● **YOUR ASSIGNMENT**
Of all the lines in the material, tally those containing the string "label", and report nothing but the total.

*****

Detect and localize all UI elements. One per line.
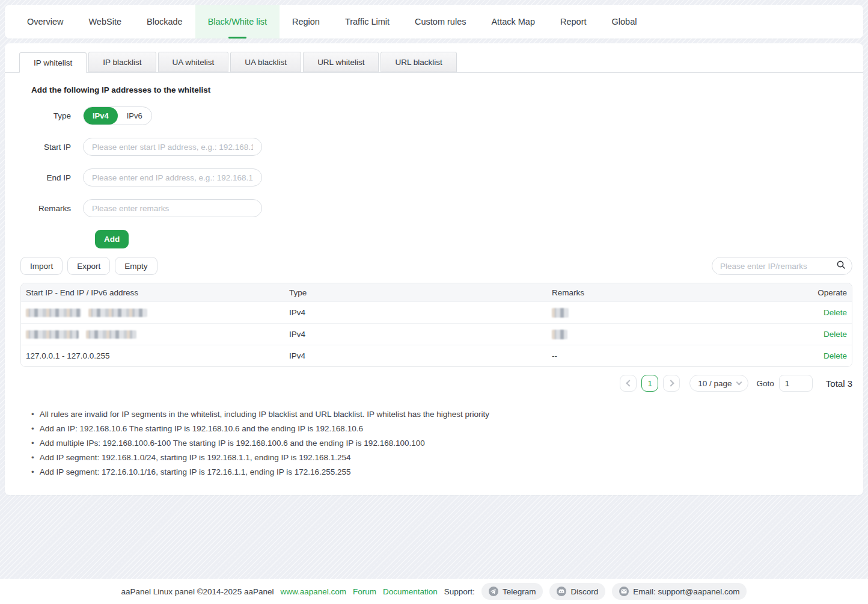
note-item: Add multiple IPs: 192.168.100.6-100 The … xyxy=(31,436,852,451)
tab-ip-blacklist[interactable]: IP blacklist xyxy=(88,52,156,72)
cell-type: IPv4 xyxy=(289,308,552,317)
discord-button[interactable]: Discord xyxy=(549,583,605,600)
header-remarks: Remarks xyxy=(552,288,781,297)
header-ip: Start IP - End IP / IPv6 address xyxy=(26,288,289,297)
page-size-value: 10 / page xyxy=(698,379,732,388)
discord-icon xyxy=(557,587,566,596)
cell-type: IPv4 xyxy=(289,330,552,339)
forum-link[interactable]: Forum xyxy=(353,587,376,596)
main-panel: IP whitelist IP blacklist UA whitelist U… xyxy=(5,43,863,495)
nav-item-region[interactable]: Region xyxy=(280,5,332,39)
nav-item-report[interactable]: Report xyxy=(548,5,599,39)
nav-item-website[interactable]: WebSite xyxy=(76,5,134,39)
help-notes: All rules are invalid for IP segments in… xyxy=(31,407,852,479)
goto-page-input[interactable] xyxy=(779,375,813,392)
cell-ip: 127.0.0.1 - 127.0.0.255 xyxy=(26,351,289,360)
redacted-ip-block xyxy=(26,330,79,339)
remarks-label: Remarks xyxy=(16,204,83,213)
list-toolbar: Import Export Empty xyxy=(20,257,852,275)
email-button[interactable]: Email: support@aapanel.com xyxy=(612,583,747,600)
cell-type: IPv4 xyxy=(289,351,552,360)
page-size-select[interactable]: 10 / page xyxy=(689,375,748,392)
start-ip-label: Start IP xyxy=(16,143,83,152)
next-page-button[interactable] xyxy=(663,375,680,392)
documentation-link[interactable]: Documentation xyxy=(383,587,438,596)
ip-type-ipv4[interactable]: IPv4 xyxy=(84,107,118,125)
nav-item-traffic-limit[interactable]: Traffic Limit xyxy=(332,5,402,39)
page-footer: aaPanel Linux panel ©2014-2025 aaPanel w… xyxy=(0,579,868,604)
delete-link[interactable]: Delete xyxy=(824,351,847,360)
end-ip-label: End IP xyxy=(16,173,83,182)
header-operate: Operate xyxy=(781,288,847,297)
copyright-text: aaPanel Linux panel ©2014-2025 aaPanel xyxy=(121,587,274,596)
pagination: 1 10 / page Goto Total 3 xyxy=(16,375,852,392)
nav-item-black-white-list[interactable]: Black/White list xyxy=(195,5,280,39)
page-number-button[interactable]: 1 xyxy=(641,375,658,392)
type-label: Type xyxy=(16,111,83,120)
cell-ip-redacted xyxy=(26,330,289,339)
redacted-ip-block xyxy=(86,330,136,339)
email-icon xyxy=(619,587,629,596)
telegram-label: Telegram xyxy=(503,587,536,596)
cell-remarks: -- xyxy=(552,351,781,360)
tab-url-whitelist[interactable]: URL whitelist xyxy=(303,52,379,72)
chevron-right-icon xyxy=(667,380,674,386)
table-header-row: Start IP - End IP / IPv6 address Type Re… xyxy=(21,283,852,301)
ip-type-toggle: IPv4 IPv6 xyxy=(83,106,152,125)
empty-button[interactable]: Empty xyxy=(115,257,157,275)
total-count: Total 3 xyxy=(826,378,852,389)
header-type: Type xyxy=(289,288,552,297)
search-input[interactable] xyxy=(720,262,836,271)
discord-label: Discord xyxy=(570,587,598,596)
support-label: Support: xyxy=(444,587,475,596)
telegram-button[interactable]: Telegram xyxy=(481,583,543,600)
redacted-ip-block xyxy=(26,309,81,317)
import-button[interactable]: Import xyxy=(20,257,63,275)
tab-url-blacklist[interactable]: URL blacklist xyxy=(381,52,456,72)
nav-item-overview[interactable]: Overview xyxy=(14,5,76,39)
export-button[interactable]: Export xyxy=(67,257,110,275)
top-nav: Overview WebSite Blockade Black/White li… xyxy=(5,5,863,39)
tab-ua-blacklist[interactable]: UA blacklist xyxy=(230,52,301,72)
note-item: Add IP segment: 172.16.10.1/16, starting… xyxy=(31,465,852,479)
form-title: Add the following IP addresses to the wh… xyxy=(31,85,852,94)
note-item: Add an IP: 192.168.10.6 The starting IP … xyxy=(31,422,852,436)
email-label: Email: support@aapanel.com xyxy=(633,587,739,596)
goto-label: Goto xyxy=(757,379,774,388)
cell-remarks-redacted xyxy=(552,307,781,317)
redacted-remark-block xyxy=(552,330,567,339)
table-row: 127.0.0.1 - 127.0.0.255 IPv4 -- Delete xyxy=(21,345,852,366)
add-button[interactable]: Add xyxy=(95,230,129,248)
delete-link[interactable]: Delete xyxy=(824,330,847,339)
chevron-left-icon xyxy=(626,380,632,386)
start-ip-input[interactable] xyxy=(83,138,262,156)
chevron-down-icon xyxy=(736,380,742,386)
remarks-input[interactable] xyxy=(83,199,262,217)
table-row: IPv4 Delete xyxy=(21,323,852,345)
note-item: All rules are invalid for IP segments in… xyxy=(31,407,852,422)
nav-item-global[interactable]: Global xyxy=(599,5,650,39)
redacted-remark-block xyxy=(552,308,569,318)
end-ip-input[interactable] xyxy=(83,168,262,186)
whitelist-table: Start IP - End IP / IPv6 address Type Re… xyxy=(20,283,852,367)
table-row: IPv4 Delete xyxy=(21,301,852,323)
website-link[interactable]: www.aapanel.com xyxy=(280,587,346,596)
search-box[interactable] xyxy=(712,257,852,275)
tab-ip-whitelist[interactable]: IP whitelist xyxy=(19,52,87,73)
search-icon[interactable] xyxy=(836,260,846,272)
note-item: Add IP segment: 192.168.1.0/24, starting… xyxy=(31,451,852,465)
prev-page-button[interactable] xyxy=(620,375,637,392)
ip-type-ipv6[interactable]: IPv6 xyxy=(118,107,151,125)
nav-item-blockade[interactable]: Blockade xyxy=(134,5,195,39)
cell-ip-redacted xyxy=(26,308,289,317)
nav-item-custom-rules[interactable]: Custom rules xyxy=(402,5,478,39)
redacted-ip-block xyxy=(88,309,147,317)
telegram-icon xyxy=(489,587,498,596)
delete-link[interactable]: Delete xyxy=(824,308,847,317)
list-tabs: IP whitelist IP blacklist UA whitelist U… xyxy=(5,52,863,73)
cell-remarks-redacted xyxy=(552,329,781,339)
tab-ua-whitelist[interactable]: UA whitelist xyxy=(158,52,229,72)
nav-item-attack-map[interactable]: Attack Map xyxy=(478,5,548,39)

*****

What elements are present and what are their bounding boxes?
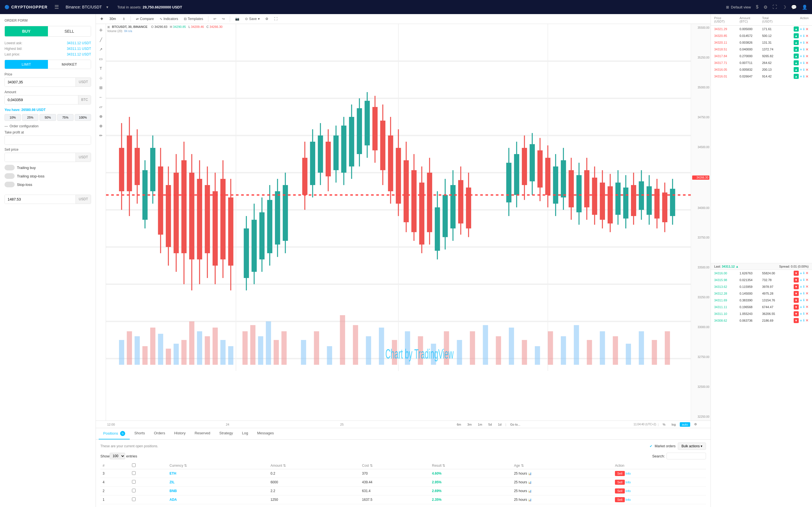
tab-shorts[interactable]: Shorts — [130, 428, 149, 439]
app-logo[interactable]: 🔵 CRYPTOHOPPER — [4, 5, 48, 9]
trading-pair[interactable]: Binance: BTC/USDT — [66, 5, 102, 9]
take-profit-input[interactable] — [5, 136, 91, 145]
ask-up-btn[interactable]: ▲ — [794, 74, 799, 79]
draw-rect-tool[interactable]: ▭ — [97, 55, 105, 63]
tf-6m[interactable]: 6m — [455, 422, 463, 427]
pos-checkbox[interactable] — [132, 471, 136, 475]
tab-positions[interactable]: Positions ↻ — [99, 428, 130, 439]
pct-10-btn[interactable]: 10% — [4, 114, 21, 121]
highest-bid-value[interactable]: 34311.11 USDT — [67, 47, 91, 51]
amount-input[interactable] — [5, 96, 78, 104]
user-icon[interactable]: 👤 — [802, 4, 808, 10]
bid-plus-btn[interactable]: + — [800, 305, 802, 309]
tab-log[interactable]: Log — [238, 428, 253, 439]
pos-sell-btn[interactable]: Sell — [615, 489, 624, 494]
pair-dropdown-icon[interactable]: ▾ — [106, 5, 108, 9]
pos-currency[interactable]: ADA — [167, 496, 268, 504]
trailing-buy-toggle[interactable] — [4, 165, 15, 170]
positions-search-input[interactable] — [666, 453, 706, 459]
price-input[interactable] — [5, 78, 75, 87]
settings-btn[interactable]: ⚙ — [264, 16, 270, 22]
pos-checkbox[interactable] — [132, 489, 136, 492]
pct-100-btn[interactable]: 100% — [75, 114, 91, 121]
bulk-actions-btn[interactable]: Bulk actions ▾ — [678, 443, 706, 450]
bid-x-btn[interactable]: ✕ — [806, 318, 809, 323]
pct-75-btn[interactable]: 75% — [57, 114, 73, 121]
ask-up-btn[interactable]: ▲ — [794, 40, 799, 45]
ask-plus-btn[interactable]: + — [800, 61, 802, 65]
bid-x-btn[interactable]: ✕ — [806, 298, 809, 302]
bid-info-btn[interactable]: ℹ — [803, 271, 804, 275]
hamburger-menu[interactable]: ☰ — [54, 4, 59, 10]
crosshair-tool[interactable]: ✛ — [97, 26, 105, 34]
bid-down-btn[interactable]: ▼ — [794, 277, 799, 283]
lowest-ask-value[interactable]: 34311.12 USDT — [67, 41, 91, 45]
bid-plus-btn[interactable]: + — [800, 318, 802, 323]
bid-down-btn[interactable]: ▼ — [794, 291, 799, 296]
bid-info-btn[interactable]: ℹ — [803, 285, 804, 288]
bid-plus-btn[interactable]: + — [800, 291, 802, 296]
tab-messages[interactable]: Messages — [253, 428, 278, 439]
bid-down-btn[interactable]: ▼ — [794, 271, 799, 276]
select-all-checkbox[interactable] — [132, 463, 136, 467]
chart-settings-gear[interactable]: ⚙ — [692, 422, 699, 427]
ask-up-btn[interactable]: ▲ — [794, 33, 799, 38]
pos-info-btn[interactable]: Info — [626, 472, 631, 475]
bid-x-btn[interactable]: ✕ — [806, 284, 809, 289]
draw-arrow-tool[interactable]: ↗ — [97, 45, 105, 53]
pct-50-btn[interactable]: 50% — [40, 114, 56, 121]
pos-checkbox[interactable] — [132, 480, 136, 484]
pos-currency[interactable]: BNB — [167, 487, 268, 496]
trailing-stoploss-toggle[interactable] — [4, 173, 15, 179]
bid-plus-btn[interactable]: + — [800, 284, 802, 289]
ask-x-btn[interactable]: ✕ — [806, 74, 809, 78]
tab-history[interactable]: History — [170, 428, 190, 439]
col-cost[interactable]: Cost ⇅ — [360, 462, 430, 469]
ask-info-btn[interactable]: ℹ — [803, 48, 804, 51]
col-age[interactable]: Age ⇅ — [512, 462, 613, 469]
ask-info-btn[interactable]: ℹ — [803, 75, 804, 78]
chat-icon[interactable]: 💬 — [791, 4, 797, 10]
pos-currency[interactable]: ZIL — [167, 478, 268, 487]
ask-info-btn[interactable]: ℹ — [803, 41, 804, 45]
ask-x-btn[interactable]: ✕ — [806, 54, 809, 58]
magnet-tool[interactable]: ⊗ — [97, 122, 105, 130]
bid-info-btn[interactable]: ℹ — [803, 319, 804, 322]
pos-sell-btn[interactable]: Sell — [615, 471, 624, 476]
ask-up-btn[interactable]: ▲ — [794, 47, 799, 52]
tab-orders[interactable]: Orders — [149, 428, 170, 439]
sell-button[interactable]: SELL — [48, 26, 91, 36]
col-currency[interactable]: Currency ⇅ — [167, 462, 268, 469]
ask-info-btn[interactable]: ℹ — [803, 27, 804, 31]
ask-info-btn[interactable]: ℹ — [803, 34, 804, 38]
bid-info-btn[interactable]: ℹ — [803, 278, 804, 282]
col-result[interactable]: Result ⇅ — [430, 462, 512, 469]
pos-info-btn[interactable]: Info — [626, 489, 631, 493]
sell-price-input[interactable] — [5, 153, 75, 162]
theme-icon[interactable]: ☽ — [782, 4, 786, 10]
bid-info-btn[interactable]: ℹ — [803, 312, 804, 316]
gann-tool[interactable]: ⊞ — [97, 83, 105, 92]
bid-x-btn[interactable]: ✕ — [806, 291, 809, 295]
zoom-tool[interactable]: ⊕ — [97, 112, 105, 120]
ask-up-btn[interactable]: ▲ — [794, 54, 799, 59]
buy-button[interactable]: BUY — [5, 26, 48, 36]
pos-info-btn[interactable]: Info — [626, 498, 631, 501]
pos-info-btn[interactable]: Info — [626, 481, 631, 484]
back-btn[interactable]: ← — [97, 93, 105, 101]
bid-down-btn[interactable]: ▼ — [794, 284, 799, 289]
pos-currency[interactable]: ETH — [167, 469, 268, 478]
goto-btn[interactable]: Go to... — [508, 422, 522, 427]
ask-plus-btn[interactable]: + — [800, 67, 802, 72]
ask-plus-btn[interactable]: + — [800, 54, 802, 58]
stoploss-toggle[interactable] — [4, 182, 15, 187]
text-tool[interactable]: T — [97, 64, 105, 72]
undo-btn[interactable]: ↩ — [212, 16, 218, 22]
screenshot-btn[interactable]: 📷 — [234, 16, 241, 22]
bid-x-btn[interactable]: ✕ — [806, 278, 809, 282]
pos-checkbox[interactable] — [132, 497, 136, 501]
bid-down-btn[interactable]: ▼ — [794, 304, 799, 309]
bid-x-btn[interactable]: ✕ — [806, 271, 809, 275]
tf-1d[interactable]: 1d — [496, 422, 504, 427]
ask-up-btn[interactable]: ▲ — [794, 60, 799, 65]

*****

● **RESPONSE TO THE TASK**
9